Editor’s note: The following is a first-person account describing one participant’s experience in Tempe’s program designed to help residents be prepared for emergency or disaster situations. Information about the program is available by calling (480) 858-7200.

By Clare Kronemeyer

In grade school I dreaded the composition assignment that was always given the first week of school: “What I did this summer.” I knew I did everything all the other kids in the neighborhood did which, back on the East Coast, involved going down the shore and hanging out on the corner, so I never had anything that I thought was worth writing about.

This summer I did something that would have been worth sharing with my classmates, but I have long since passed the fifth grade, and so I am sharing it with you, my neighbors.

In the May community newsletter that comes with our water bill, there was a write-up about a new program, CERT (Community Emergency Response Team) offered by the Tempe Fire Department that would teach you how to help yourself and your community when and if an emergency should arise.

The program consists of seven classes and is held for three hours once a week at the Fire Training Center on University between Rural and McClintock.

I thought about taking the course for at least a week.

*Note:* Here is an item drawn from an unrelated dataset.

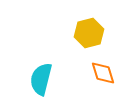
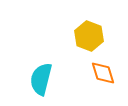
yellow hexagon: moved 3 px down; rotated 24 degrees counterclockwise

I am an interior designer so I had a hard time envisioning myself doing the types of activities I assumed would be in the course.

After all, I know absolutely nothing about dressing wounds or putting out small fires with a fire extinguisher so they don’t become bigger ones.

Then I realized that the course is just as much for someone like me as it is for someone who is more knowledgeable and more physically robust than I am. So I put my fear in check and called the fire department to sign up. 

I am very glad I did.

The course covers the basic skills necessary to help yourself, your family and your neighbors survive an emergency. It covers the team organization and the various types of activities necessary to bring order and stability back into our lives after such an event occurs.

We learned how to dress a wound and how to tell which wounds required immediate attention. We also learned the best way to move an injured person and when NOT to move an injured person.

We learned a technique used to enter and exit a building safely when the electrical power has been lost.

Remember, however: This is only a basic training course, so it is not designed to make you any kind of expert. If you are like the first CERT participants, you will come out of the course feeling better prepared, and wanting to know more, wanting to be more prepared. 

So, this is the end of my fifth-grade composition about this summer. I think the Tempe Fire Department  did an excellent job presenting the material and directing us through the various drills.

I encourage anyone who is concerned that they do not have the skills necessary to survive an emergency to take this course and, of course, to do it beforehand so that you can be more effective if ever needed in an emergency-type situation.

In a big disaster there is always the chance that the first responders (firefighters and police) will not be able to reach your community, so the more we are prepared to help one another, the better off we all are.